It was 1969. A man named Larry went on a shooting rampage in a quiet suburban neighborhood. Using a shotgun, he killed a number of people who had been told a certain name which they should not think nor say to anyone else.
Fast forward to the present, when three friends Elliot, his girlfriend Sasha and his best friend John rent a house near their university. Elliot finds a mysterious coin under an old bedside table. On the paper that lined the inside the drawer of this table was written repeated warnings of "Don't think it. Don't say it." On the wood under the lining was carved the name "Bye Bye Man." When Elliot blurted out this name to his friends one night, they began seeing progressively confusing and increasingly dangerous hallucinations.
Granted the acting of the three lead actors (Douglas Smith as Elliot, Lucien Laviscount as John and Cressida Bonas as Sasha) were not too stellar, however the horror premise of this film was not as bad as I initially thought. The confusion experienced by the young people due to their misleading visions were very well translated on screen by director Stacy Title.

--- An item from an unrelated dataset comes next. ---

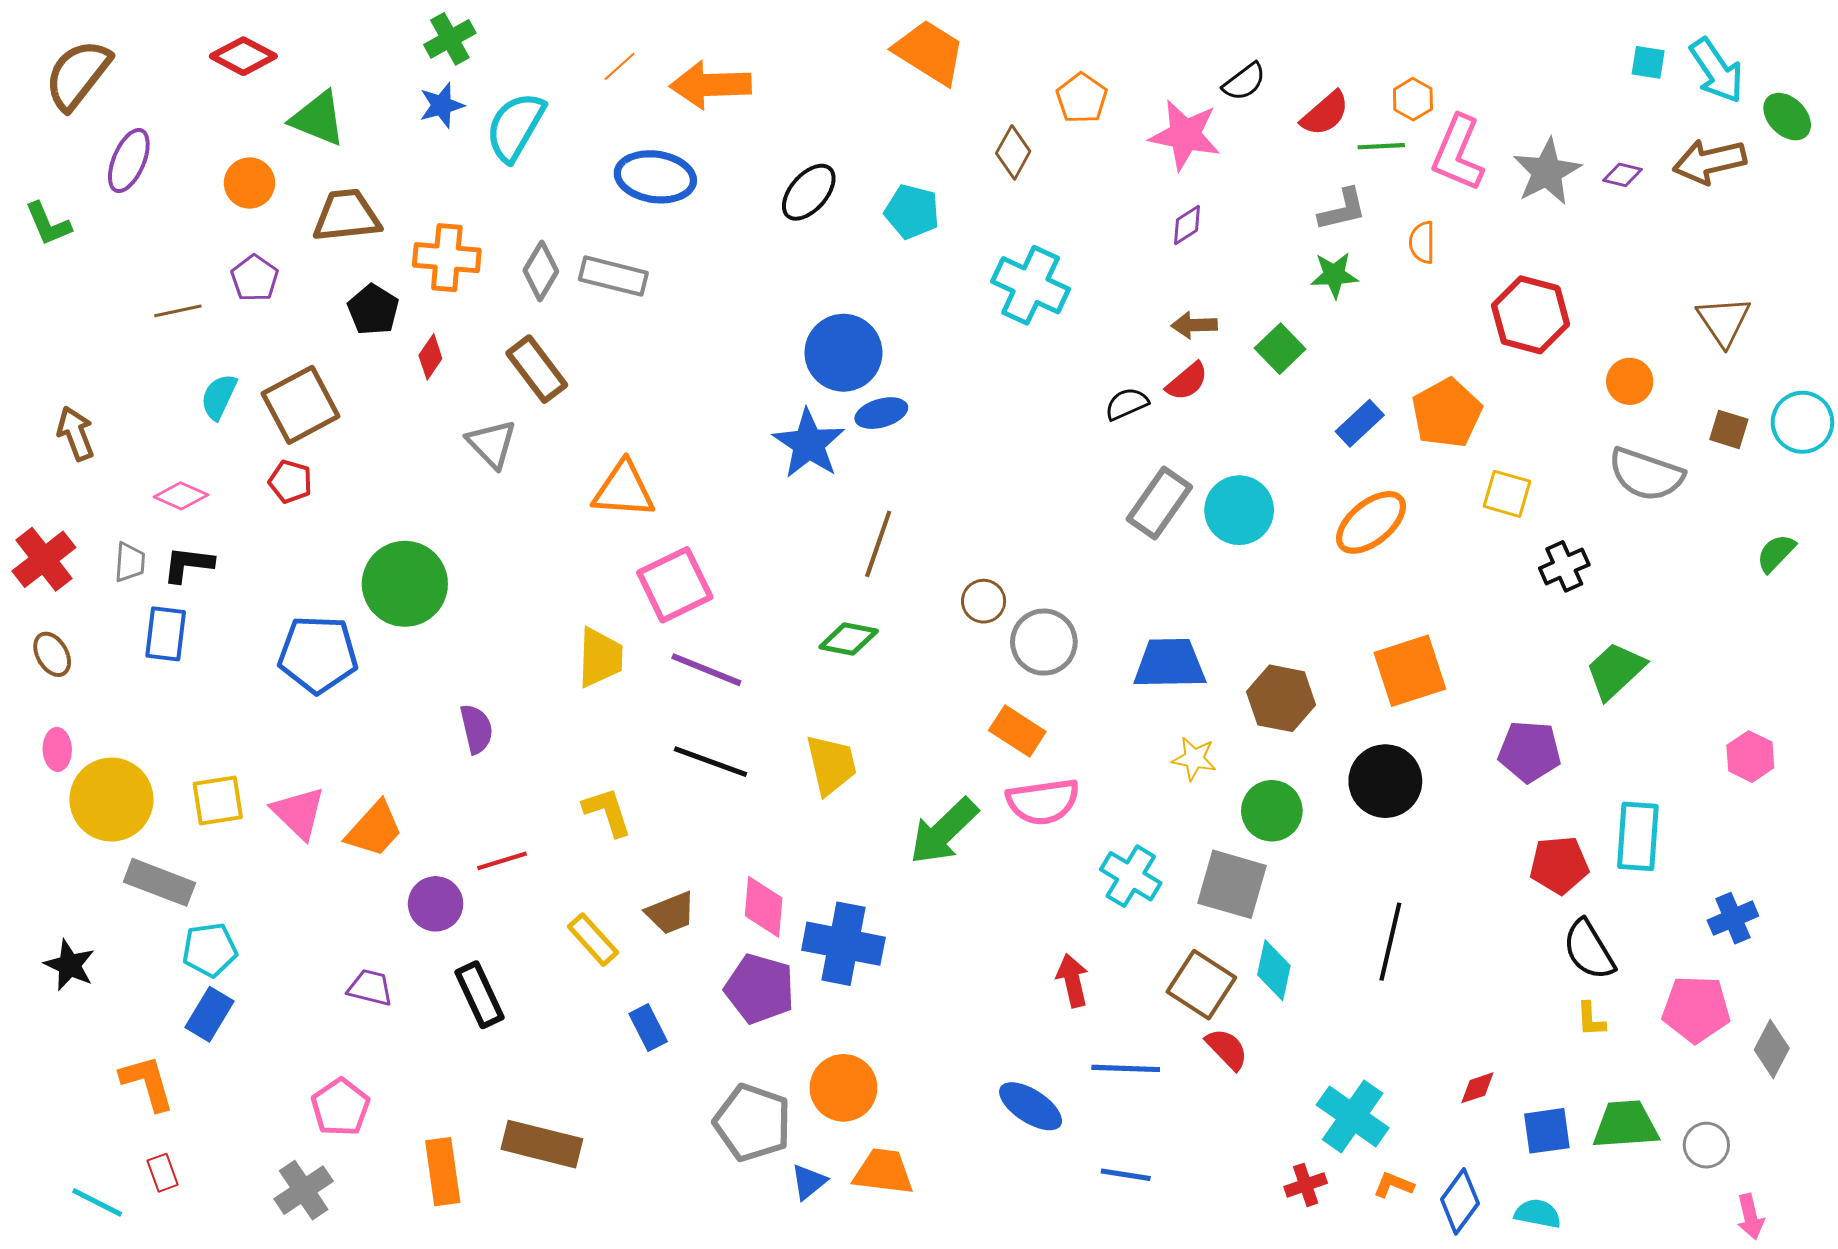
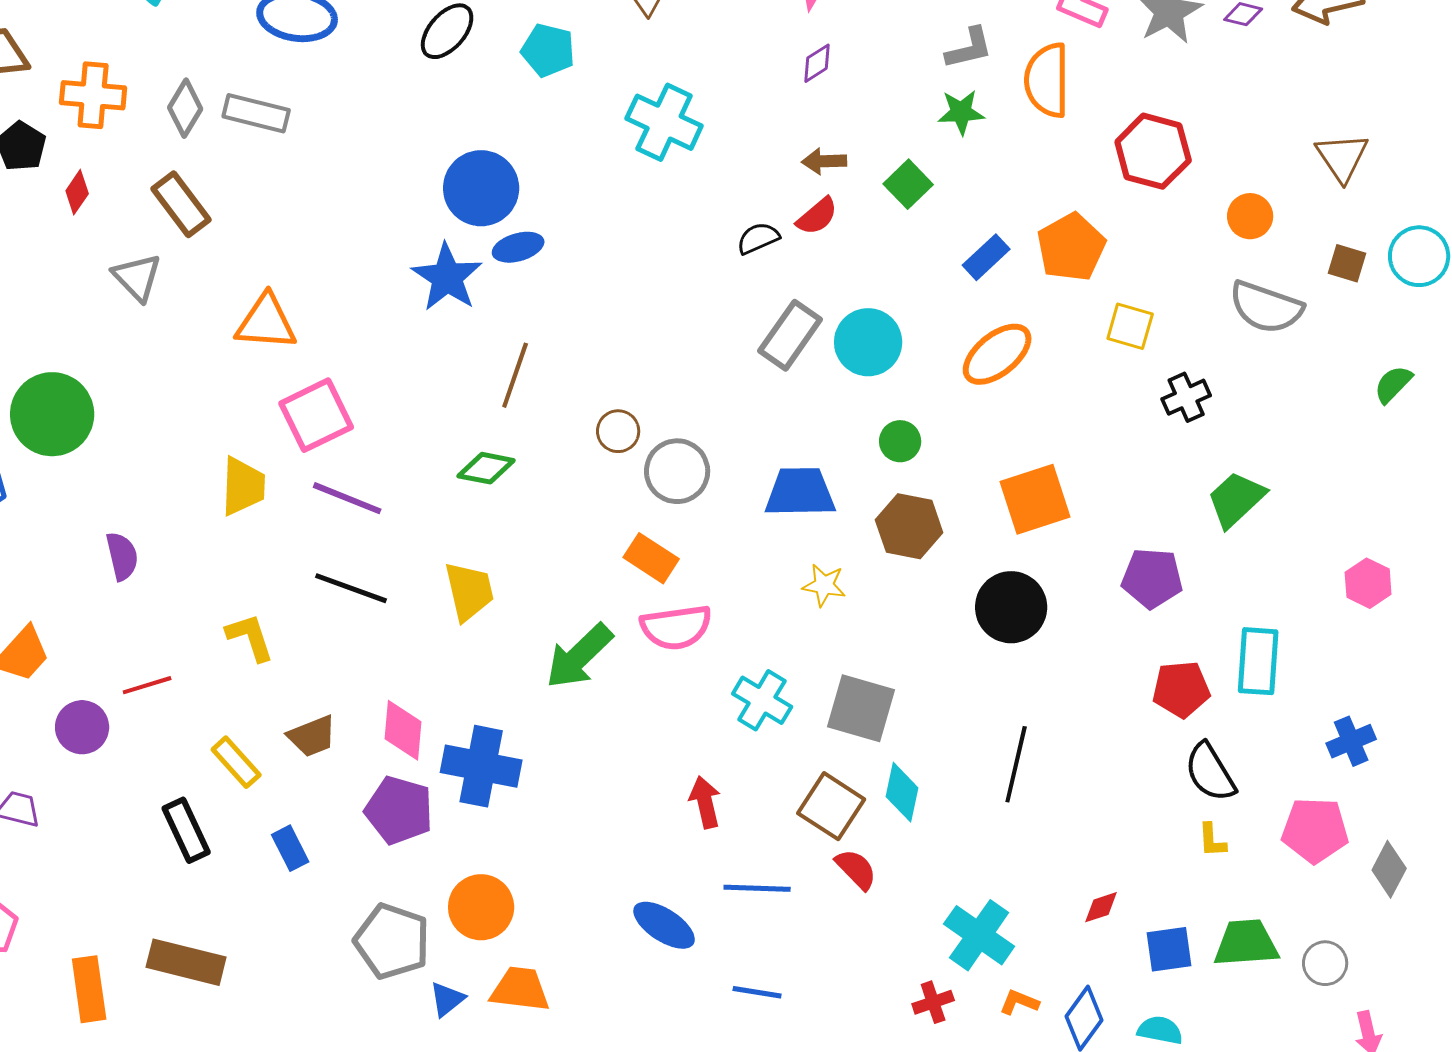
orange semicircle: (1422, 242) -> (1047, 80), size x1.8
green circle: (1272, 811) -> (900, 441), moved, size x0.7
black rectangle: (480, 995) -> (186, 830), moved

As far as the Bye Bye Man is concerned, I wish they did not have to show him too clearly as they did as this creepy bald ugly man in an hooded overcoat. This made him lose some sense of menace and mystique. I felt he was some sort of Freddie Kruger wannabe (without a razor glove) who causes people to kill for him if they thought or said his name -- but how? and why? I wish they told us something about his background and origin. The actor behind BBM is Doug Jones, an actor known for acting under prosthetics as he did as the Faun in "Pan's Labyrinth" and as Silver Surfer in "Fantastic Four."
The cast is not composed of all relatively unknown new actors though. I was surprised to recognize Carrie-Anne Moss in there as Detective Shaw who was in charge of Elliot's case. Even more surprising was the appearance of no less than Faye Dunaway in the key role of the Widow Redmon who survived the 1969 massacre. Despite Dunaway's notorious gaffe in the announcement of the Oscar Best Picture result earlier this year, it was actually welcome to see her on the big screen once again after a long absence.
The most disturbing scenes in this film were those frank pointblank shooting spree scenes in the beginning and revisited in the second half. These scenes were hard to watch without flinching. They reminded me of how I felt watching the similarly stark murder scenes in "In Cold Blood". The scenes with the nightmarish narrowed corridors with old-fashioned floral wallpaper on the walls reminded me of "The Shining."
Even though its backstory was absent, dialogue cheesy and the acting occasionally funny (be it inadvertent or not), I still thought this film was able to create an effective suspenseful atmosphere. It was not really as awful as other reviews would have you think. 5/10.